> _INSTRUCTIONS FOR THE TASK_
Reproduce every entry exactly and leave its pictures out.

> _GIVEN DATA_
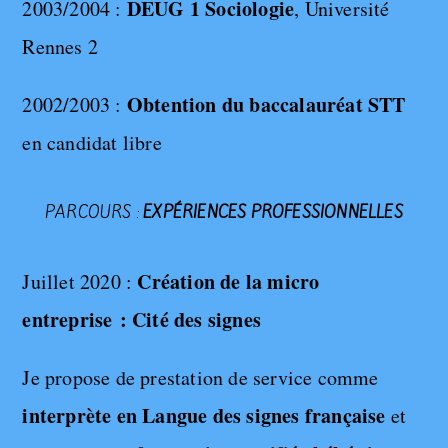
DEUG 1 Sociologie
2003/2004 :
, Université
Rennes 2
Obtention du baccalauréat STT
2002/2003 :
en candidat libre
PARCOURS :
EXPÉRIENCES PROFESSIONNELLES
Création de la micro
Juillet 2020 :
entreprise : Cité des signes
Je propose de prestation de service comme
interprète en Langue des signes française
et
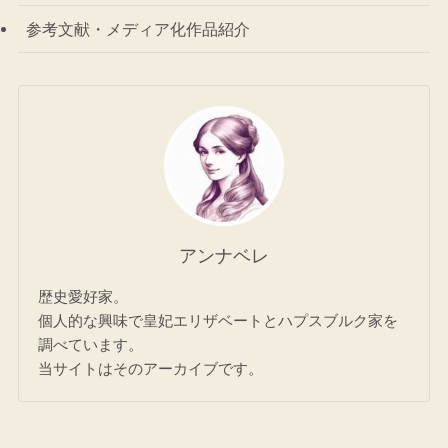
参考文献・メディア化作品紹介
アンナベレ
歴史愛好家。
個人的な興味で皇妃エリザベートとハプスブルク家を
調べています。
当サイトはそのアーカイブです。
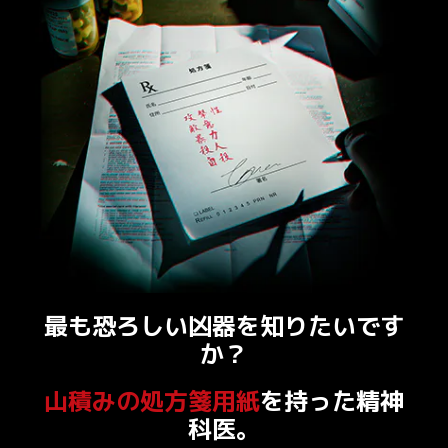
最も恐ろしい凶器を知りたいです
か？
山積みの処方箋用紙
を持った精神
科医。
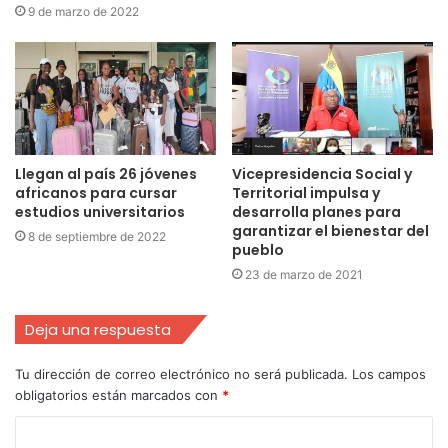
9 de marzo de 2022
Llegan al país 26 jóvenes
Vicepresidencia Social y
africanos para cursar
Territorial impulsa y
estudios universitarios
desarrolla planes para
garantizar el bienestar del
8 de septiembre de 2022
pueblo
23 de marzo de 2021
Deja una respuesta
Tu dirección de correo electrónico no será publicada.
Los campos
obligatorios están marcados con
*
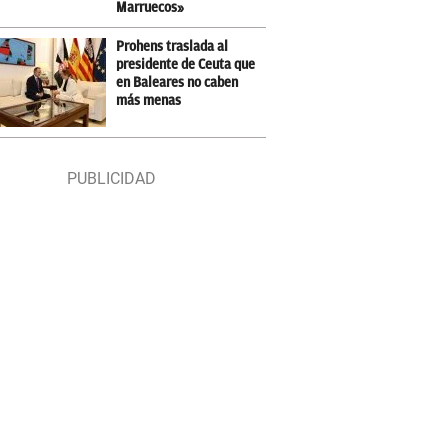
Marruecos»
Prohens traslada al
presidente de Ceuta que
en Baleares no caben
más menas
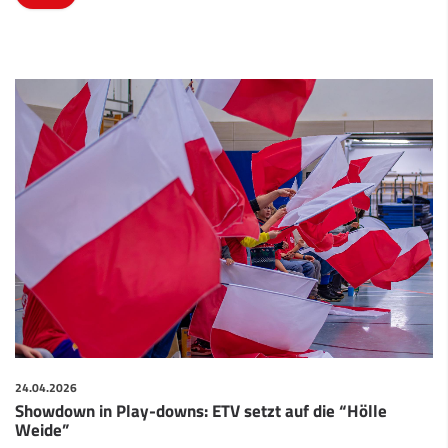
24.04.2026
Showdown in Play-downs: ETV setzt auf die “Hölle
Weide”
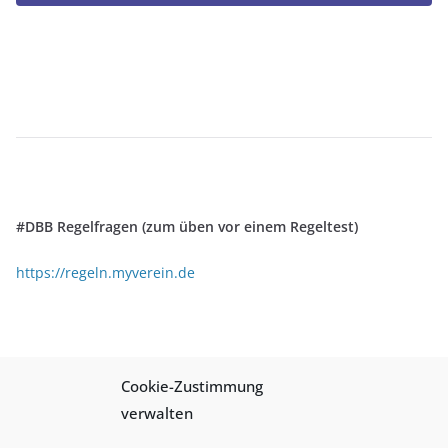
#DBB Regelfragen (zum üben vor einem Regeltest)
https://regeln.myverein.de
Cookie-Zustimmung
Schreibe einen Kommentar
verwalten
Du musst
angemeldet
sein, um einen Kommentar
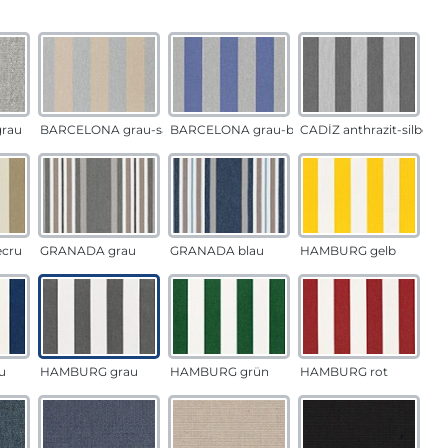
auswählen
n
rau
BARCELONA grau-sand
BARCELONA grau-blau
CADÍZ anthrazit-silber
ecru
GRANADA grau
GRANADA blau
HAMBURG gelb
u
HAMBURG grau
HAMBURG grün
HAMBURG rot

> _OUTPUT_
DEUG 1 Sociologie
2003/2004 :
, Université
Rennes 2
Obtention du baccalauréat STT
2002/2003 :
en candidat libre
PARCOURS :
EXPÉRIENCES PROFESSIONNELLES
Création de la micro
Juillet 2020 :
entreprise : Cité des signes
Je propose de prestation de service comme
interprète en Langue des signes française
et
参考文献・メディア化作品紹介
アンナベレ
歴史愛好家。
個人的な興味で皇妃エリザベートとハプスブルク家を
調べています。
当サイトはそのアーカイブです。
最も恐ろしい凶器を知りたいです
か？
山積みの処方箋用紙
を持った精神
科医。
9 de marzo de 2022
Llegan al país 26 jóvenes
Vicepresidencia Social y
africanos para cursar
Territorial impulsa y
estudios universitarios
desarrolla planes para
garantizar el bienestar del
8 de septiembre de 2022
pueblo
23 de marzo de 2021
Deja una respuesta
Tu dirección de correo electrónico no será publicada.
Los campos
obligatorios están marcados con
*
Marruecos»
Prohens traslada al
presidente de Ceuta que
en Baleares no caben
más menas
24.04.2026
Showdown in Play-downs: ETV setzt auf die “Hölle
Weide”
#DBB Regelfragen (zum üben vor einem Regeltest)
https://regeln.myverein.de
Cookie-Zustimmung
Schreibe einen Kommentar
verwalten
Du musst
angemeldet
sein, um einen Kommentar
auswählen
n
rau
BARCELONA grau-sand
BARCELONA grau-blau
CADÍZ anthrazit-silber
ecru
GRANADA grau
GRANADA blau
HAMBURG gelb
u
HAMBURG grau
HAMBURG grün
HAMBURG rot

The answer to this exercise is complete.